Ousted Caracas Mayor Flees House Arrest, Arrives in Colombia

CARACAS, Venezuela (AP) —

Ousted Caracas Mayor Antonio Ledezma escaped house arrest and fled to Colombia on Friday, an apparent embarrassment for security forces who had been keeping close watch over one of Venezuela’s most prominent opposition leaders.

Colombian immigration authorities said in a statement that Ledezma entered the country legally after crossing the Simon Bolivar bridge separating the two countries.

In his first comments from an airport in the Colombian city of Cucuta, Ledezma described his escape as “movie-like,” requiring him to sneak past more than 20 police checkpoints in the long drive from the capital to the western border.

Holding a Venezuelan flag, he said he would continue fighting to restore Venezuela’s democracy from exile, adding that the decision to flee was his alone and kept a secret even from his family, who have been living outside Venezuela.

“This decision I took consulting only my conscience,” Ledezma told reporters before boarding a private plane for the Colombian capital of Bogota.

As Venezuelans were waking up to the news of Ledezma’s escape, several heavily armed police officers surrounded Ledezma’s residence in Caracas as soon as news of his escape broke.

Ledezma was removed as mayor of Caracas and detained in 2015 on charges of plotting to oust President Nicolas Maduro. After a few months in jail he was released and placed under house arrest due to health issues.

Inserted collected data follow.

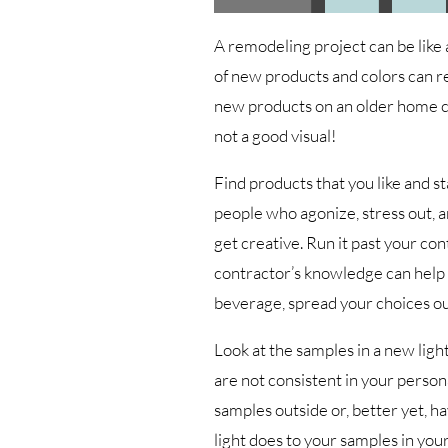
A remodeling project can be like
of new products and colors can re
new products on an older home co
not a good visual!
Find products that you like and st
people who agonize, stress out, an
get creative. Run it past your cont
contractor’s knowledge can help 
beverage, spread your choices ou
Look at the samples in a new light,
are not consistent in your persona
samples outside or, better yet, h
light does to your samples in yo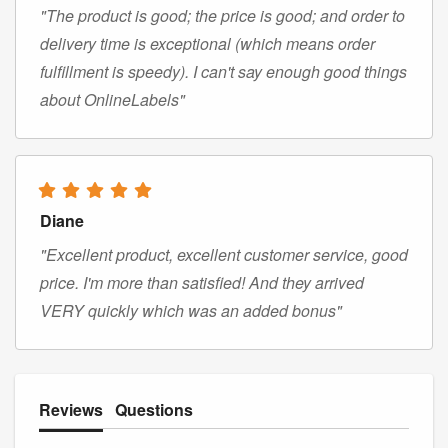
"The product is good; the price is good; and order to
delivery time is exceptional (which means order
fulfillment is speedy). I can't say enough good things
about OnlineLabels"
Diane
"Excellent product, excellent customer service, good
price. I'm more than satisfied! And they arrived
VERY quickly which was an added bonus"
Reviews
Questions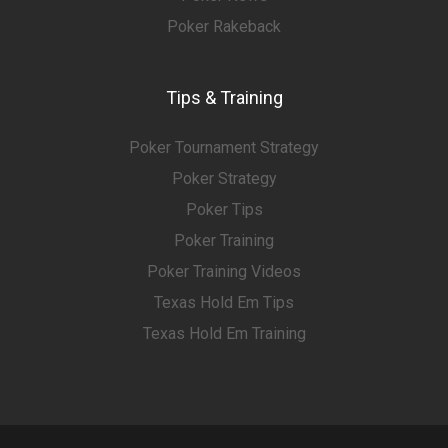
Poker Rakeback
Tips & Training
Poker Tournament Strategy
Poker Strategy
Poker Tips
Poker Training
Poker Training Videos
Texas Hold Em Tips
Texas Hold Em Training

He was one of the leaders of anti-government protests that rocked Venezuela in 2014 and led to the jailing of other prominent opponents, including Leopoldo Lopez, who remains under house arrest.

Maria Corina Machado, another hardline opposition leader close to Ledezma, said the politician decided to leave because he was under threat after he recently broke with other members of the opposition and stridently condemned attempts at initiating a new round of dialogue with Maduro’s government.

“I was sure that Antonio Ledezma wouldn’t allow himself to become a hostage of tyranny,” Machado said in a tweet.

Ledezma’s wife, Mitzy Capriles, said state intelligence agents had broken into the family’s home but quickly discovered that her husband was not there.

Lawmakers from Ledezma’s Alliance for the Brave People political party were among a small group of legislators who this week decided to form their own parliamentary bloc to distinguish themselves from other opposition parties they consider too accommodating of Maduro.

The umbrella Democratic Unity opposition group this week sent representatives to the Dominican Republic to discuss the agenda for talks with Maduro’s government that are slated to begin in two weeks on the Caribbean island under the observation of six foreign governments.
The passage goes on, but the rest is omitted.